§ **WORK REQUIRED**:
Repeat the records below exactly. Omit the pictures.

[Transcribed page contents]

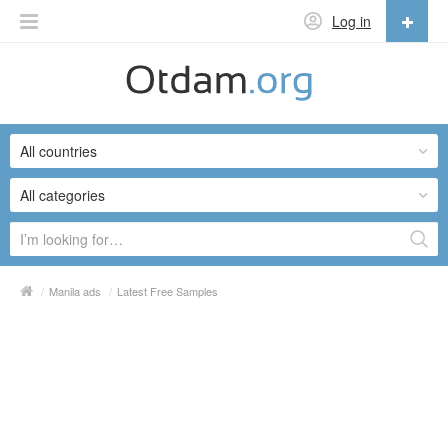
Log in
English
English
All countries
Русский
Українська
All categories
/
Manila ads
/
Latest Free Samples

§ **EXPECTED OUTPUT**:
Log in
English
English
All countries
Русский
Українська
All categories
/
Manila ads
/
Latest Free Samples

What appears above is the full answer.